▶ [WHAT THIS TASK INVOLVES]: Using the listing below, report all lines holding the word "Tonhöhe".

▶ [DATA SHOWN]:

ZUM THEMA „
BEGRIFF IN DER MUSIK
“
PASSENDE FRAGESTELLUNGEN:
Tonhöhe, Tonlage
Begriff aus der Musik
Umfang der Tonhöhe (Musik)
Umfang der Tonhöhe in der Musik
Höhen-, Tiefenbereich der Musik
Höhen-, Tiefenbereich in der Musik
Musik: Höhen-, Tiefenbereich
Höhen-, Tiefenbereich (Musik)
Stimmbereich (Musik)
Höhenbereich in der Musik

...

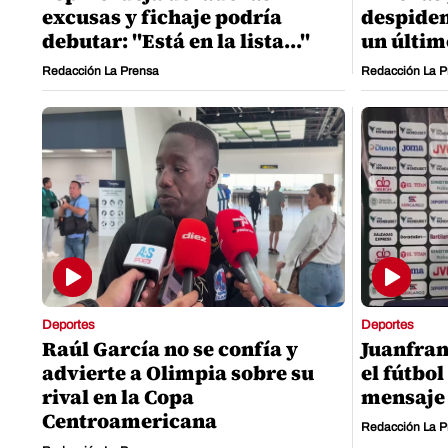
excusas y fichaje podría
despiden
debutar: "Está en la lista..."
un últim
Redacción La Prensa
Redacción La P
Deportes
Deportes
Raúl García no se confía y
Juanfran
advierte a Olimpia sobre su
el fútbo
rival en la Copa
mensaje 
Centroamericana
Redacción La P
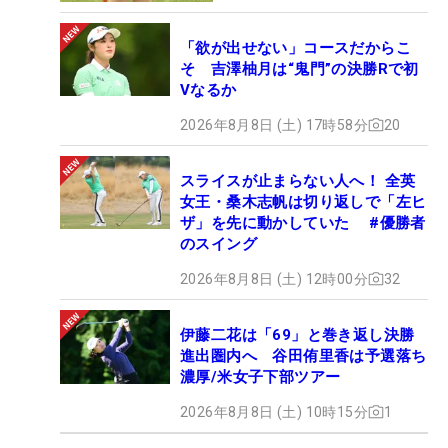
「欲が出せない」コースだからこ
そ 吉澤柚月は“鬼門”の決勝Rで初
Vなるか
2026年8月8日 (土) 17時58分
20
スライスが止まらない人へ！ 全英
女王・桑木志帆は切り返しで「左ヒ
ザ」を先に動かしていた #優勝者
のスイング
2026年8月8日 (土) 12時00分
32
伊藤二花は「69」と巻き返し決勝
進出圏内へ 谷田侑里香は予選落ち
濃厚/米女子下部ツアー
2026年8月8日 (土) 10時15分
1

▶ [RESULT]:
Tonhöhe, Tonlage
Umfang der Tonhöhe (Musik)
Umfang der Tonhöhe in der Musik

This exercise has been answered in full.